> Your task:
Scan the records below for the line with "Soạn thảo nhiều bài viết cùng" and the line with "6 в Китае составляет", and retype that range exactly, both ends included, pictures excepted.

> Extracted material:
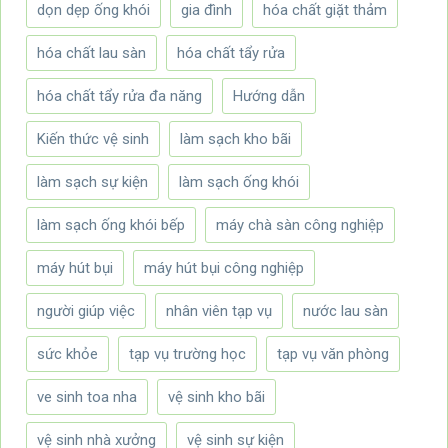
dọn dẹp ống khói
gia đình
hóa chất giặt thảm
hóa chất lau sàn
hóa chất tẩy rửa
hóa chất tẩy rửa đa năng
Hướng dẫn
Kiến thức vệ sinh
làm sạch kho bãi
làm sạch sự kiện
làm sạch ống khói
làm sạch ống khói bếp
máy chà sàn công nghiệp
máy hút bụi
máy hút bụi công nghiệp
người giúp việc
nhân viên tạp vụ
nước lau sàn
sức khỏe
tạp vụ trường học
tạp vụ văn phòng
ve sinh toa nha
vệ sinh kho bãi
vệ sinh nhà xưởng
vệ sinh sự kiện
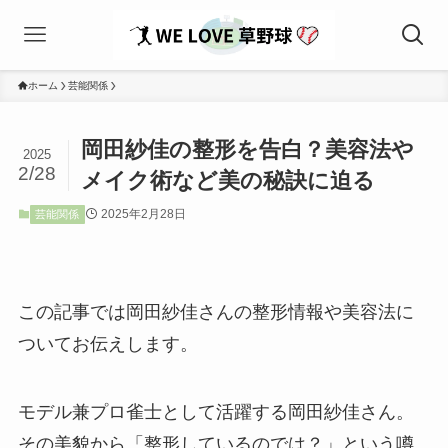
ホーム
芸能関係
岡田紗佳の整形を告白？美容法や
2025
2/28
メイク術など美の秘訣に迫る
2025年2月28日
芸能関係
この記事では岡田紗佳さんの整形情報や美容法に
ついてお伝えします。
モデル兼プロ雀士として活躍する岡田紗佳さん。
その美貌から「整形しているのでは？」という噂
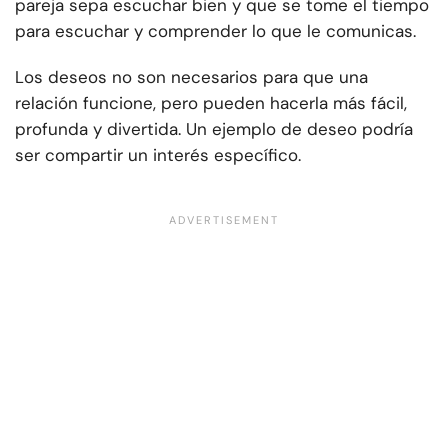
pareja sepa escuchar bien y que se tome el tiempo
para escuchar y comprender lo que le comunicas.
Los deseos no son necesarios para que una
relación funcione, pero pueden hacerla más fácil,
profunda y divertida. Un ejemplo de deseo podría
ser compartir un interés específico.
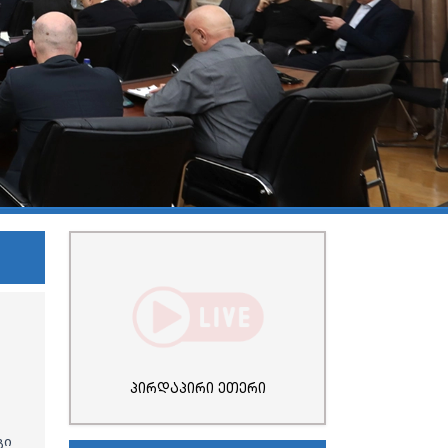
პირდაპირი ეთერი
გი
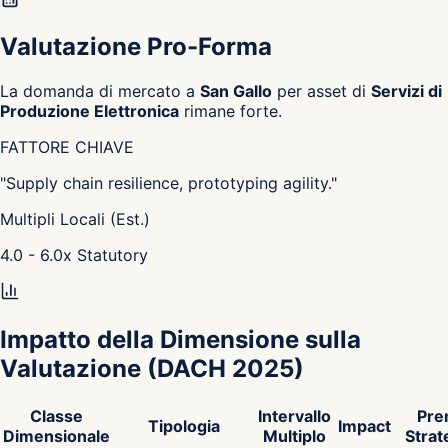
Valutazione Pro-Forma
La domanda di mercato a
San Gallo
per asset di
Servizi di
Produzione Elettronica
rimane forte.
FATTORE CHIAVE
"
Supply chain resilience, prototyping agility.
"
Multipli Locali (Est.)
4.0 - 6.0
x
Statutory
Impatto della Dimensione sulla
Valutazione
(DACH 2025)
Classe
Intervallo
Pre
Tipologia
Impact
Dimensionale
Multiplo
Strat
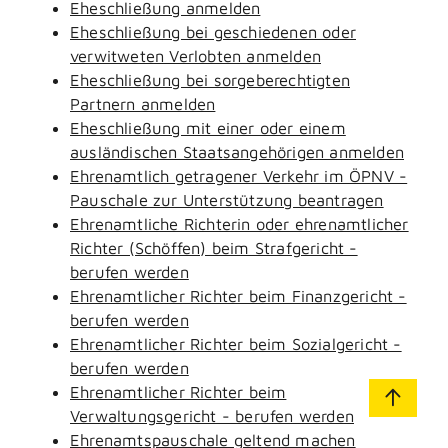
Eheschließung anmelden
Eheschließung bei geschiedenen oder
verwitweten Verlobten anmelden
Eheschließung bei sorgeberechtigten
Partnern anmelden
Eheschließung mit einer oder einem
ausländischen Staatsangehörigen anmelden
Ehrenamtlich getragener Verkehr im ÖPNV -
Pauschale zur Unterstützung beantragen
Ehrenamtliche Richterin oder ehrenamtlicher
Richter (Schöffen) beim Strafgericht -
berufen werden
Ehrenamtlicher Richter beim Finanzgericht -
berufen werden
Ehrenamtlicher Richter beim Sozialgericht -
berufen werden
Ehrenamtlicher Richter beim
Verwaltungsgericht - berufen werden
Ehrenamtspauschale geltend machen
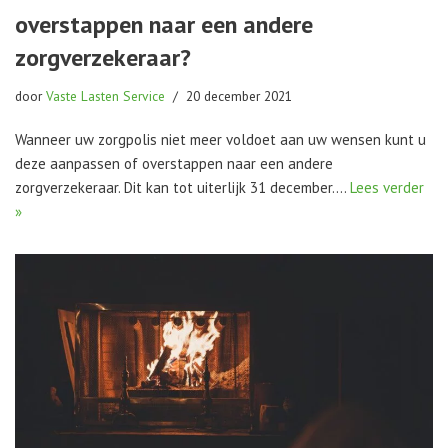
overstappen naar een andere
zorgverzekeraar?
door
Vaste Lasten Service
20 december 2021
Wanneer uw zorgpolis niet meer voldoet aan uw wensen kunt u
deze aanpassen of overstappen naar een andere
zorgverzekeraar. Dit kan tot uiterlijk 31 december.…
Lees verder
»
* * *
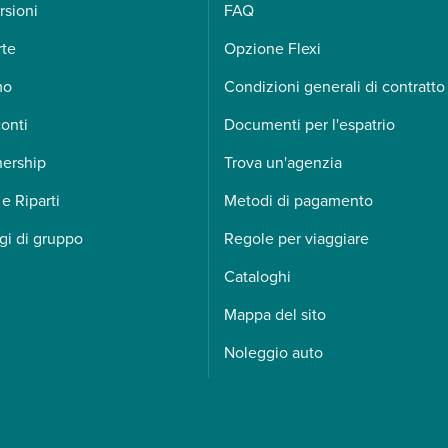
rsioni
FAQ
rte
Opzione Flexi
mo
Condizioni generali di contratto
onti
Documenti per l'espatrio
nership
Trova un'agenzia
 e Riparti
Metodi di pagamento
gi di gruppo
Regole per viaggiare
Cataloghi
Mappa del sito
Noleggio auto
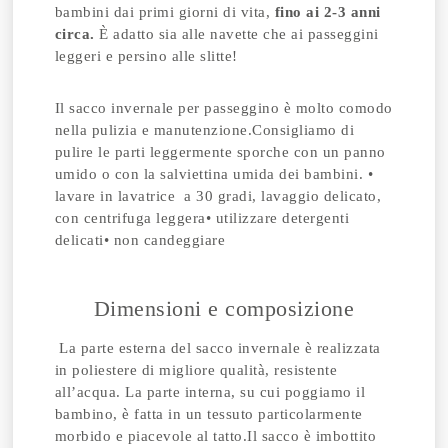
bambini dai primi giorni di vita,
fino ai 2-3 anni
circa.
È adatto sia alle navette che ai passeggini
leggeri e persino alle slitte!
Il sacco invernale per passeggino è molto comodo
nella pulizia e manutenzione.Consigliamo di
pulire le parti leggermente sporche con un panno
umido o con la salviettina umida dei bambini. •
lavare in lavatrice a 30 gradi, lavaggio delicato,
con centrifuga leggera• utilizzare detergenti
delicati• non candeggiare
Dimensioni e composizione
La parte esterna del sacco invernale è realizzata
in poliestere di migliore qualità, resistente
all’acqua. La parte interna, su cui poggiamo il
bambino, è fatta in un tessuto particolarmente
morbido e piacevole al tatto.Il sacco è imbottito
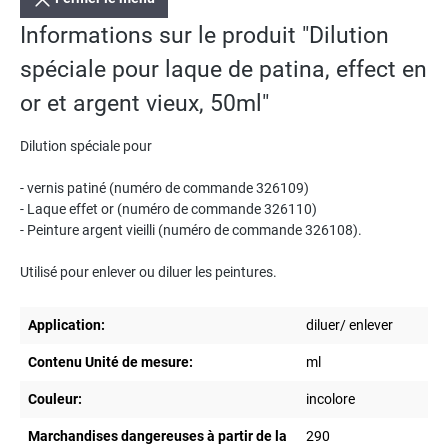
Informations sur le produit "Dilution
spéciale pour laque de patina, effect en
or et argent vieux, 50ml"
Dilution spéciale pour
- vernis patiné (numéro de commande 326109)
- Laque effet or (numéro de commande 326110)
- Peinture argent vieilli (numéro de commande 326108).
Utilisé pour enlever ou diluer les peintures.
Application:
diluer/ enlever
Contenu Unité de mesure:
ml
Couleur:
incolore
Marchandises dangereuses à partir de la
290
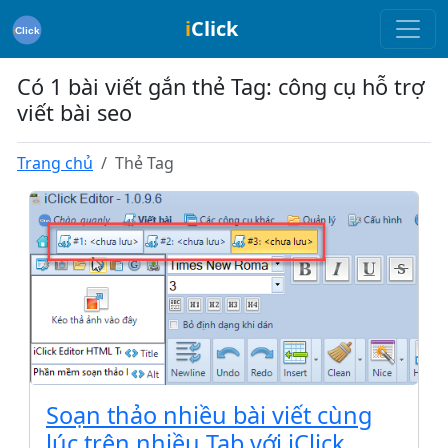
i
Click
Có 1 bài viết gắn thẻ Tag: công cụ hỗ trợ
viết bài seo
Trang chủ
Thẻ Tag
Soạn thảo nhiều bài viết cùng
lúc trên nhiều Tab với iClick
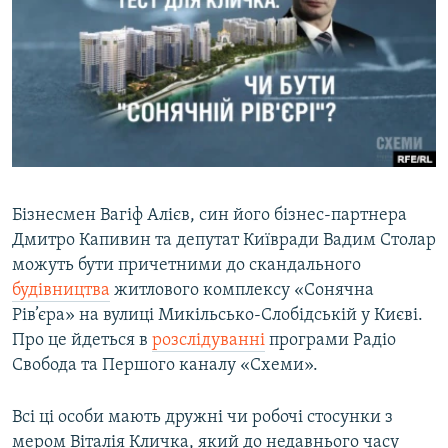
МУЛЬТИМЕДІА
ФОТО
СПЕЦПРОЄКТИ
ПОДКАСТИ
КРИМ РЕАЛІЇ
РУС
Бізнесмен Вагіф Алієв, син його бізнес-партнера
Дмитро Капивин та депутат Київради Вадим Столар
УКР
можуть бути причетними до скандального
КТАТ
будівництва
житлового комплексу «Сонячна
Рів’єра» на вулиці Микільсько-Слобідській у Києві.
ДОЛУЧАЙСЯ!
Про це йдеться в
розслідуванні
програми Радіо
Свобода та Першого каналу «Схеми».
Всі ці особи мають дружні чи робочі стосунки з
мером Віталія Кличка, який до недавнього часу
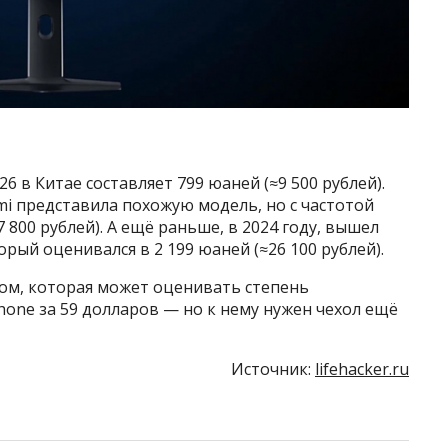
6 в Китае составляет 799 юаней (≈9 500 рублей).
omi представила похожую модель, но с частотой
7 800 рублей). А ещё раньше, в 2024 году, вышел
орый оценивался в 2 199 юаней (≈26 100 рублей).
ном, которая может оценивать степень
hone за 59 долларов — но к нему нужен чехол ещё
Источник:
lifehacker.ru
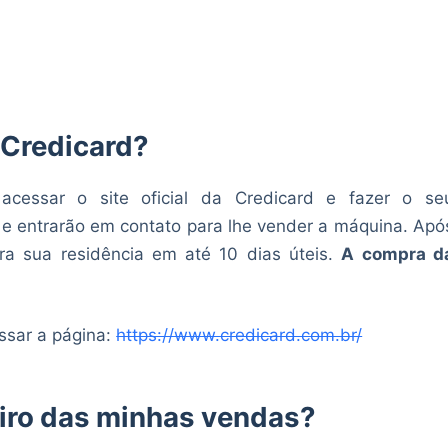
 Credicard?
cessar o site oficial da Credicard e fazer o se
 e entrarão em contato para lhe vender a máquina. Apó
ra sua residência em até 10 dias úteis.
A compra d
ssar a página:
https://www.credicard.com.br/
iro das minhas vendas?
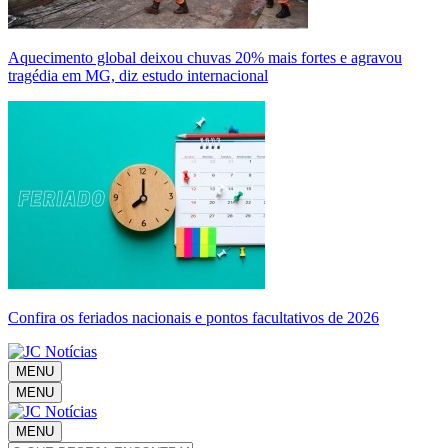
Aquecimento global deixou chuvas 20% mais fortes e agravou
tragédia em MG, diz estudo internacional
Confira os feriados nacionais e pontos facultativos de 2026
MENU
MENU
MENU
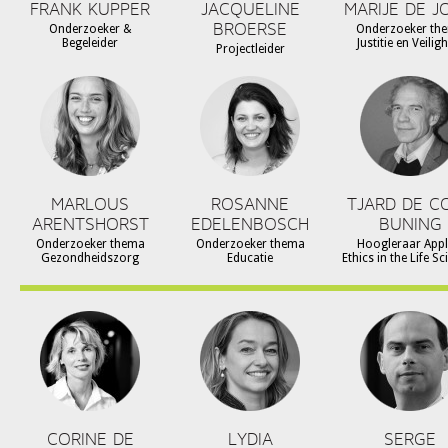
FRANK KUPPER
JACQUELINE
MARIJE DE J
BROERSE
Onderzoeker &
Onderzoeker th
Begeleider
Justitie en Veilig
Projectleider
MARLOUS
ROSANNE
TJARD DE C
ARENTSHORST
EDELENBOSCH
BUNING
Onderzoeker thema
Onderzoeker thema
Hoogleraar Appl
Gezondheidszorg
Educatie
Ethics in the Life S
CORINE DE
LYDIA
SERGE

> Reply to the exercise:
Soạn thảo nhiều bài viết cùng
lúc trên nhiều Tab với iClick
МУЛЬТИМЕДІА
ФОТО
СПЕЦПРОЄКТИ
ПОДКАСТИ
КРИМ РЕАЛІЇ
РУС
Бізнесмен Вагіф Алієв, син його бізнес-партнера
Дмитро Капивин та депутат Київради Вадим Столар
УКР
можуть бути причетними до скандального
КТАТ
будівництва
житлового комплексу «Сонячна
Рів’єра» на вулиці Микільсько-Слобідській у Києві.
ДОЛУЧАЙСЯ!
Про це йдеться в
розслідуванні
програми Радіо
Свобода та Першого каналу «Схеми».
Всі ці особи мають дружні чи робочі стосунки з
мером Віталія Кличка, який до недавнього часу
6 в Китае составляет 799 юаней (≈9 500 рублей).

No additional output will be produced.